WORK INSTRUCTION:
Each record, minus any picture, should be returned exactly as written.

Saved data entries
┄┄┄┄┄┄┄┄┄┄┄┄┄┄┄┄┄┄┄┄

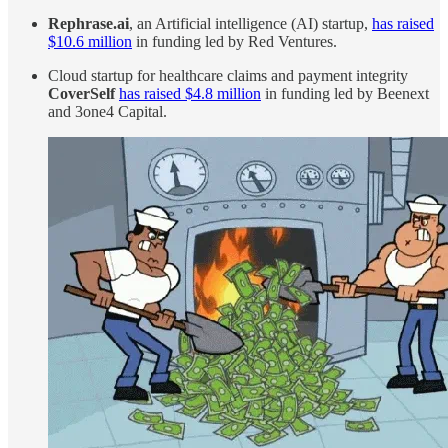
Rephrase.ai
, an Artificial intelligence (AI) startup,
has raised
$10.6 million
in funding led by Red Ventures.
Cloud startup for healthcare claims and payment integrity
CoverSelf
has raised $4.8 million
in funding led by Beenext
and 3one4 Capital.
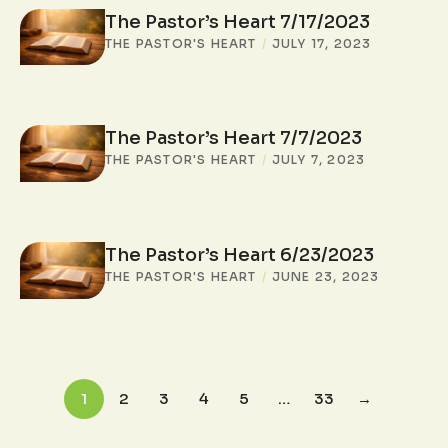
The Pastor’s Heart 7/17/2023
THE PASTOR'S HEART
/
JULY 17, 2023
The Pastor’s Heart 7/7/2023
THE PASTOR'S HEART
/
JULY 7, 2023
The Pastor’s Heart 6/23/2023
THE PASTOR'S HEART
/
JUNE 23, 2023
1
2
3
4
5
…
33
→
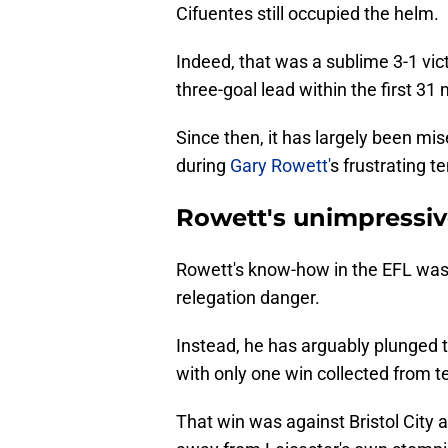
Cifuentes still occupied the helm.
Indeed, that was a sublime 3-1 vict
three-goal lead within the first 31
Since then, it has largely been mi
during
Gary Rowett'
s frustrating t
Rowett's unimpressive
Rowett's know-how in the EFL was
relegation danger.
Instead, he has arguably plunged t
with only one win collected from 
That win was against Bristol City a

┄┄┄┄┄┄┄┄┄┄┄┄┄┄┄┄┄┄┄┄

ANSWER FOR THE TASK:
Rephrase.ai
, an Artificial intelligence (AI) startup,
has raised
$10.6 million
in funding led by Red Ventures.
Cloud startup for healthcare claims and payment integrity
CoverSelf
has raised $4.8 million
in funding led by Beenext
and 3one4 Capital.
The Pastor’s Heart 7/17/2023
THE PASTOR'S HEART
/
JULY 17, 2023
The Pastor’s Heart 7/7/2023
THE PASTOR'S HEART
/
JULY 7, 2023
The Pastor’s Heart 6/23/2023
THE PASTOR'S HEART
/
JUNE 23, 2023
1
2
3
4
5
…
33
→
Cifuentes still occupied the helm.
Indeed, that was a sublime 3-1 vict
three-goal lead within the first 31
Since then, it has largely been mi
during
Gary Rowett'
s frustrating t
Rowett's unimpressive
Rowett's know-how in the EFL was
relegation danger.
Instead, he has arguably plunged t
with only one win collected from 
That win was against Bristol City a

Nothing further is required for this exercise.